Assigned task. Nothing in the data should change when you return it, but leave the pictures out.

- Opening Delimiter -

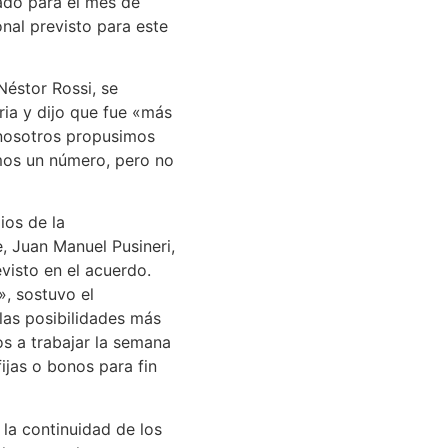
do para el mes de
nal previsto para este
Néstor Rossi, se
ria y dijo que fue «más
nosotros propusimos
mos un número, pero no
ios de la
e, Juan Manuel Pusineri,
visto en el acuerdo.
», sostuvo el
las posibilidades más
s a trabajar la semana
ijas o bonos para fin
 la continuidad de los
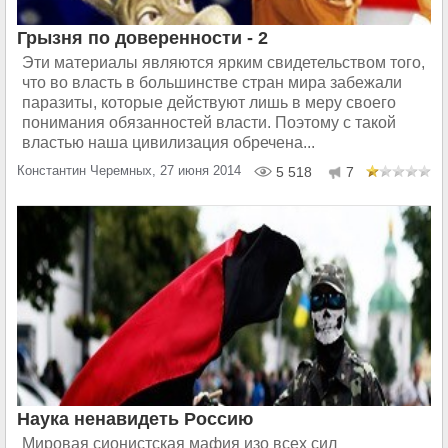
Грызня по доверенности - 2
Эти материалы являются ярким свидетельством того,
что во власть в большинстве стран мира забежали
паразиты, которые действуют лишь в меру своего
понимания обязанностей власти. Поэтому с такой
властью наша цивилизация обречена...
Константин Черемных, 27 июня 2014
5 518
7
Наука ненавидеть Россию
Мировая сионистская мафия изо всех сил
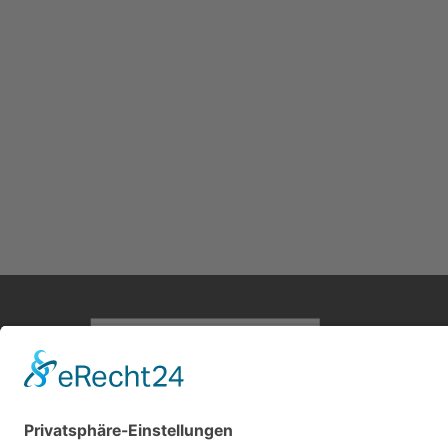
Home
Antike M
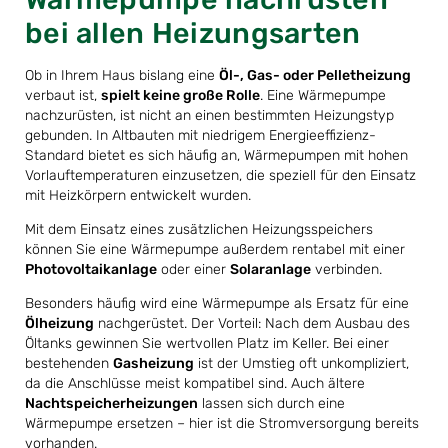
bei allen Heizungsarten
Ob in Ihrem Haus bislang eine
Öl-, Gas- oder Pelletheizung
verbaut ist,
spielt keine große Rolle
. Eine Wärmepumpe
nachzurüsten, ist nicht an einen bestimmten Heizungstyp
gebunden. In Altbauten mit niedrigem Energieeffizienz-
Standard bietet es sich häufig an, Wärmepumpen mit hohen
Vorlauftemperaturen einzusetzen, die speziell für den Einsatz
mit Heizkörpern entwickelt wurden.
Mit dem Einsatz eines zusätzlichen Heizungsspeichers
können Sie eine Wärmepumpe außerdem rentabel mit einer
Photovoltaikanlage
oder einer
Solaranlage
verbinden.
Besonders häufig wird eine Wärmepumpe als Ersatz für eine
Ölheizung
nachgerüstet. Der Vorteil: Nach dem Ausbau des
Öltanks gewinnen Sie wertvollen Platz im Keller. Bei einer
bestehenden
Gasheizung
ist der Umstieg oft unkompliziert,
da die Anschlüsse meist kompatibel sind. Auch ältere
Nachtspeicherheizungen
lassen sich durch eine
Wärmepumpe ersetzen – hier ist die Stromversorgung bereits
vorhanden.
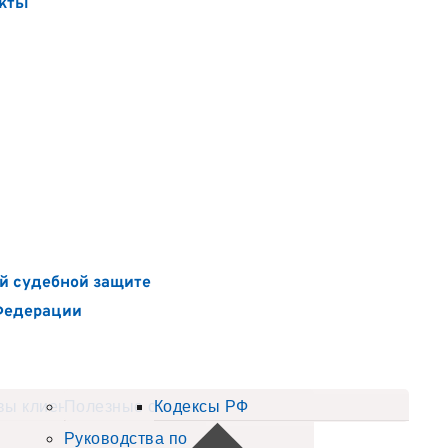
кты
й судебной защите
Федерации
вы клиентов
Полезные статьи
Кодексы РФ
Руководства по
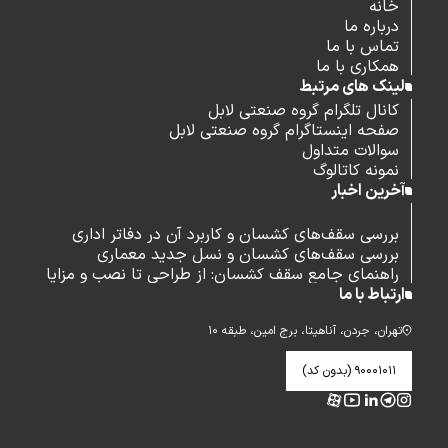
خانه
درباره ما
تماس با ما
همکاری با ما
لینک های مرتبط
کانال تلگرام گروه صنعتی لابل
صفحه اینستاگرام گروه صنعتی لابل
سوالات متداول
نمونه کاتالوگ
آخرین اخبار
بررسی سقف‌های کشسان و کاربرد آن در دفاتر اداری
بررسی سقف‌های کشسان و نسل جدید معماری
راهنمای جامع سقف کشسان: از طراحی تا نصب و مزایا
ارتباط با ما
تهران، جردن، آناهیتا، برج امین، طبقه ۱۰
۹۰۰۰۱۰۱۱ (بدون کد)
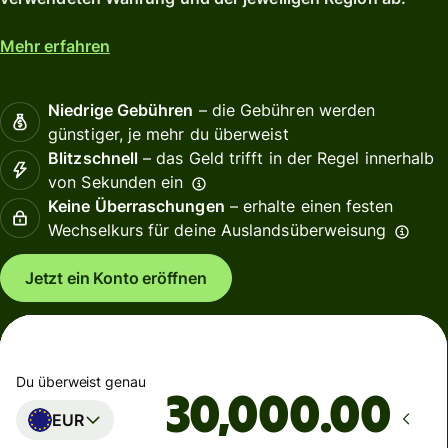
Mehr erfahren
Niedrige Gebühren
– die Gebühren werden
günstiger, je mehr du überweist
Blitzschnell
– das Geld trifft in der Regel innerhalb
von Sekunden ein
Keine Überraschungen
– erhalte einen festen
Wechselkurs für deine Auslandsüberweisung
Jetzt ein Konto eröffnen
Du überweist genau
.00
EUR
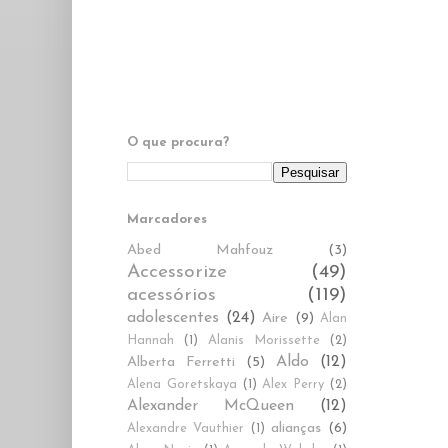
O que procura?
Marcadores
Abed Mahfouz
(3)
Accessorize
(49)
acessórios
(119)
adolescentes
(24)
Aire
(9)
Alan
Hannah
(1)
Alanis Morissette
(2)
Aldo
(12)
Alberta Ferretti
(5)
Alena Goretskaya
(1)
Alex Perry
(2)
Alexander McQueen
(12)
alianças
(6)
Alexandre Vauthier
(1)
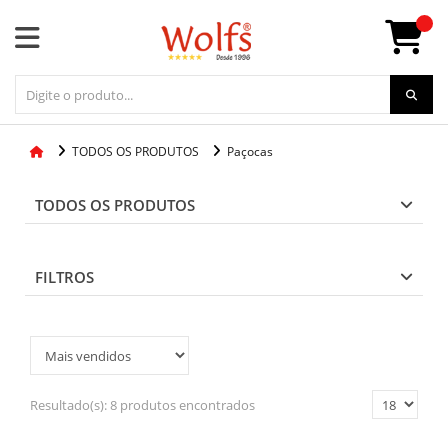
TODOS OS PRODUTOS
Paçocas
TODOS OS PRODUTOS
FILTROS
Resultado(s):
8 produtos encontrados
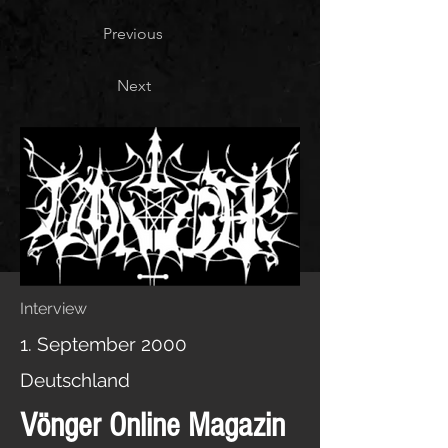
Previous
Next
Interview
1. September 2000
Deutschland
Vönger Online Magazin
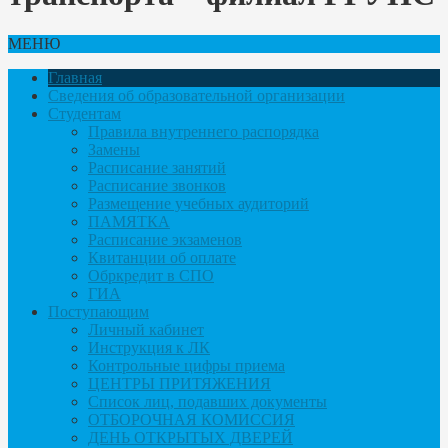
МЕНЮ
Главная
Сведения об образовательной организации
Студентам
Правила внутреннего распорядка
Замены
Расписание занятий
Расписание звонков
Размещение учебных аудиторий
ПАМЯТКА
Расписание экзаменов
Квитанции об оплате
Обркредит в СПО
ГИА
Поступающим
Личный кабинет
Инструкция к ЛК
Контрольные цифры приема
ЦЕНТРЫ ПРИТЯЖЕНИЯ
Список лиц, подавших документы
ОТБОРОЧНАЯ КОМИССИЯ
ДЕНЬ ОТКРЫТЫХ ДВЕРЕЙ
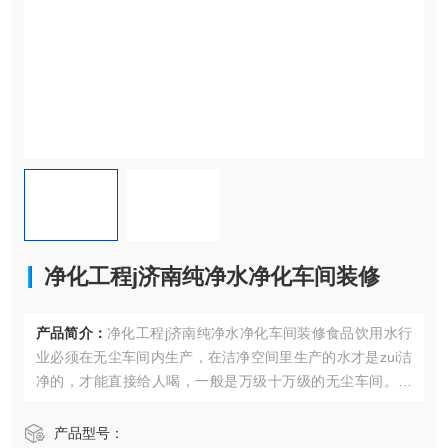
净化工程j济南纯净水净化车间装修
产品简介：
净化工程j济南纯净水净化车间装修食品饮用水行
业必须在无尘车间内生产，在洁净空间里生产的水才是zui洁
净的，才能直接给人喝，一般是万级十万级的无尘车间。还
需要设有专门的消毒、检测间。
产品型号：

- Closing Delimiter -

Your solution.
do para el mes de
nal previsto para este
Néstor Rossi, se
ria y dijo que fue «más
nosotros propusimos
mos un número, pero no
ios de la
e, Juan Manuel Pusineri,
visto en el acuerdo.
», sostuvo el
las posibilidades más
s a trabajar la semana
ijas o bonos para fin
 la continuidad de los
Грызня по доверенности - 2
Эти материалы являются ярким свидетельством того,
что во власть в большинстве стран мира забежали
паразиты, которые действуют лишь в меру своего
понимания обязанностей власти. Поэтому с такой
властью наша цивилизация обречена...
Константин Черемных, 27 июня 2014
5 518
7
Наука ненавидеть Россию
Мировая сионистская мафия изо всех сил
Home
Antike M
bei allen Heizungsarten
Ob in Ihrem Haus bislang eine
Öl-, Gas- oder Pelletheizung
verbaut ist,
spielt keine große Rolle
. Eine Wärmepumpe
nachzurüsten, ist nicht an einen bestimmten Heizungstyp
gebunden. In Altbauten mit niedrigem Energieeffizienz-
Standard bietet es sich häufig an, Wärmepumpen mit hohen
Vorlauftemperaturen einzusetzen, die speziell für den Einsatz
mit Heizkörpern entwickelt wurden.
Mit dem Einsatz eines zusätzlichen Heizungsspeichers
können Sie eine Wärmepumpe außerdem rentabel mit einer
Photovoltaikanlage
oder einer
Solaranlage
verbinden.
Besonders häufig wird eine Wärmepumpe als Ersatz für eine
Ölheizung
nachgerüstet. Der Vorteil: Nach dem Ausbau des
Öltanks gewinnen Sie wertvollen Platz im Keller. Bei einer
bestehenden
Gasheizung
ist der Umstieg oft unkompliziert,
da die Anschlüsse meist kompatibel sind. Auch ältere
Nachtspeicherheizungen
lassen sich durch eine
Wärmepumpe ersetzen – hier ist die Stromversorgung bereits
vorhanden.
кты
й судебной защите
Федерации
вы клиентов
Полезные статьи
Кодексы РФ
Руководства по
خانه
درباره ما
تماس با ما
همکاری با ما
لینک های مرتبط
کانال تلگرام گروه صنعتی لابل
صفحه اینستاگرام گروه صنعتی لابل
سوالات متداول
نمونه کاتالوگ
آخرین اخبار
بررسی سقف‌های کشسان و کاربرد آن در دفاتر اداری
بررسی سقف‌های کشسان و نسل جدید معماری
راهنمای جامع سقف کشسان: از طراحی تا نصب و مزایا
ارتباط با ما
تهران، جردن، آناهیتا، برج امین، طبقه ۱۰
۹۰۰۰۱۰۱۱ (بدون کد)
Mehr erfahren
Niedrige Gebühren
– die Gebühren werden
günstiger, je mehr du überweist
Blitzschnell
– das Geld trifft in der Regel innerhalb
von Sekunden ein
Keine Überraschungen
– erhalte einen festen
Wechselkurs für deine Auslandsüberweisung
Jetzt ein Konto eröffnen
Du überweist genau
.00
EUR
O que procura?
Marcadores
Abed Mahfouz
(3)
Accessorize
(49)
acessórios
(119)
adolescentes
(24)
Aire
(9)
Alan
Hannah
(1)
Alanis Morissette
(2)
Aldo
(12)
Alberta Ferretti
(5)
Alena Goretskaya
(1)
Alex Perry
(2)
Alexander McQueen
(12)
alianças
(6)
Alexandre Vauthier
(1)
TODOS OS PRODUTOS
Paçocas
TODOS OS PRODUTOS
FILTROS
Resultado(s):
8 produtos encontrados
Previous
Next
Interview
1. September 2000
Deutschland
Vönger Online Magazin
МЕНЮ
Главная
Сведения об образовательной организации
Студентам
Правила внутреннего распорядка
Замены
Расписание занятий
Расписание звонков
Размещение учебных аудиторий
ПАМЯТКА
Расписание экзаменов
Квитанции об оплате
Обркредит в СПО
ГИА
Поступающим
Личный кабинет
Инструкция к ЛК
Контрольные цифры приема
ЦЕНТРЫ ПРИТЯЖЕНИЯ
Список лиц, подавших документы
ОТБОРОЧНАЯ КОМИССИЯ
ДЕНЬ ОТКРЫТЫХ ДВЕРЕЙ
净化工程j济南纯净水净化车间装修
产品简介：
净化工程j济南纯净水净化车间装修食品饮用水行
业必须在无尘车间内生产，在洁净空间里生产的水才是zui洁
净的，才能直接给人喝，一般是万级十万级的无尘车间。还
需要设有专门的消毒、检测间。
产品型号：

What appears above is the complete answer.